# Causality

Causality means that there is a clear cause-effect relationship between two variables. Therefore, there is causation, when action A causes outcome B. A common mistake in the interpretation of statistics is to infer causality when correlation is present, but correlation is simply a relationship.

## Causality and correlation

Correlation analysis shows whether there is a relationship between two variables. If there is a correlation, however, it is not yet known in which direction this relationship goes. For this, it must first be checked whether causality exists.

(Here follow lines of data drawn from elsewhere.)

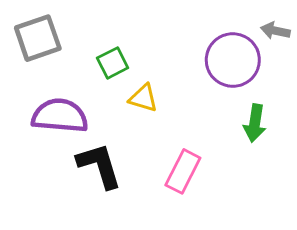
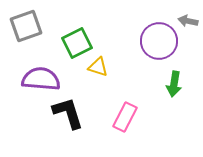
green square: (113, 63) -> (77, 43), size x1.4

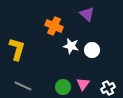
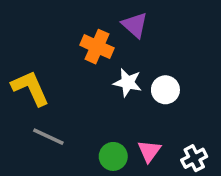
purple triangle: (87, 14) -> (135, 25), moved
yellow L-shape: (17, 49) -> (30, 88), turned -40
gray line: (23, 86) -> (48, 137), moved

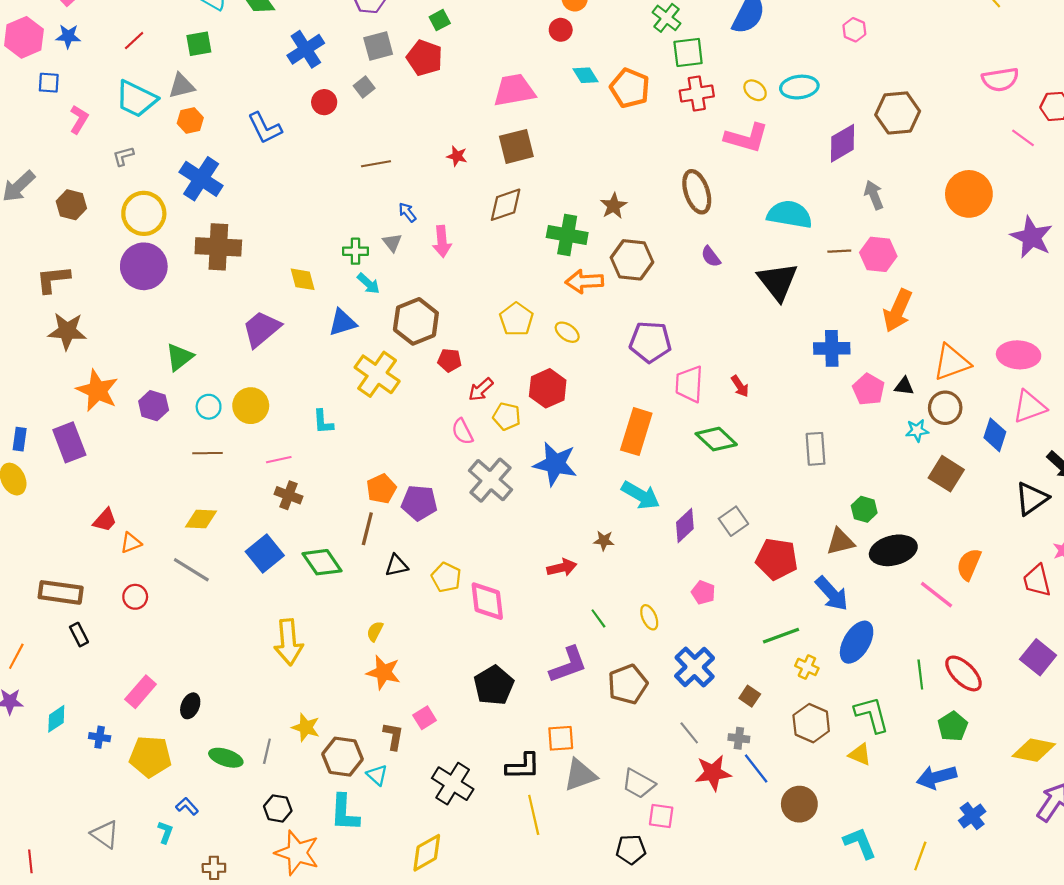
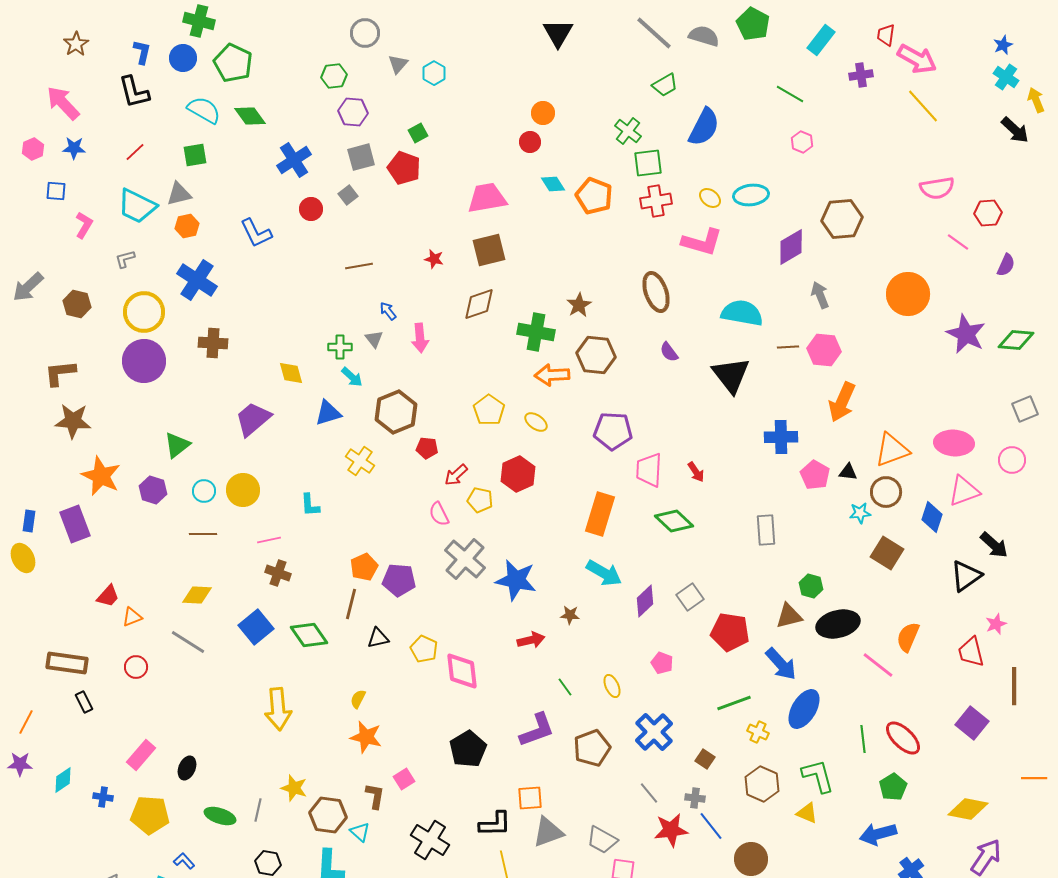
pink hexagon: (24, 37) -> (33, 149), size x0.6
brown cross: (218, 247) -> (213, 343), size x0.7
yellow cross: (377, 374) -> (360, 461), size x0.7
blue star: (555, 464) -> (516, 580), moved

## Why is correlation not causality?

If there is a correlation between variable *X* and variable *Y*,
this does not mean that the two variables are causally related. It could
be, for example, that the correlation is purely due to a third variable
*Z* and neither the variable *X* has an influence on
*Y* nor the variable *Y* on *X*.

## Causality and regression

If there is a causal relationship between two variables, a regression analysis can predict one variable with the other. Of course, care must be taken that the direction is correct. It is only possible to predict the dependent variable with the help of the independent variable with a regression.

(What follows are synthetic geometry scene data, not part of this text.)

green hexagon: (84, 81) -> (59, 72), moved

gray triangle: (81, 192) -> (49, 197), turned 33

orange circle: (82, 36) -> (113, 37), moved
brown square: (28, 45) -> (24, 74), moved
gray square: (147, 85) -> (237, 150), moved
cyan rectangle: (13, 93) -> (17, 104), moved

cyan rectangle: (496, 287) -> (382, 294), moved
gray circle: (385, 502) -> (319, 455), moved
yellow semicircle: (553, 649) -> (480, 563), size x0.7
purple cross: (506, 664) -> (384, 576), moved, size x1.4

By defining one variable as predictor and one variable as criterion in regression, the causal direction is already given, this direction should then be justified based on theory.

Therefore, causality or direction of effect must first be theoretically derived before it can be assumed in a regression model. Thus, one cannot "search" for causality with the regression, the regression can only be used if a causal relationship is assumed.

By the way, you can easily calculate a regression analysis online and a correlation analysis online with DATAtab.

## Causal Models for Regression

Does linear regression imply causation? Neither correlation nor regression can indicate causation. Causal model involve regression or correlation analysis and additionally a strong theory linking the two or more variables.

## Assumptions for causality

There are two prerequisites for causality. On the one hand, there must be a significant
relationship, i.e., a significant correlation. On the other hand, the second condition can be
fulfilled in two ways: either there is a temporal sequence
of the variables (1) (e.g. the variable *A* was collected before variable *B*
in terms of time), or there
is a theoretically justified and plausible theory about in which direction the
causal relationship goes (2).

If the second condition does not apply by neither of the possible options (1) and (2), i.e.,
there is neither a temporal order nor can causality be substantiated by a well-founded theory,
then one can only speak of a correlation, but never of causality. I.e., it cannot be said that
variable *A* influences variable *B* or vice versa.

## Example of causality

Let's say the research question is: Is there a causal relationship between the age at which a child speaks their first sentences and later school success?

First, you need to check if there is a correlation between the two variables, this is done with a correlation analysis. If there is a significant correlation, the second condition must still be tested.

The second condition can be confirmed either by theory or if there is a time sequence. In this case, there is a clear time sequence. If there is a correlation, it is clear that the variable "age at which the first sentence is spoken" influences the variable "later school success", the other way around is not possible.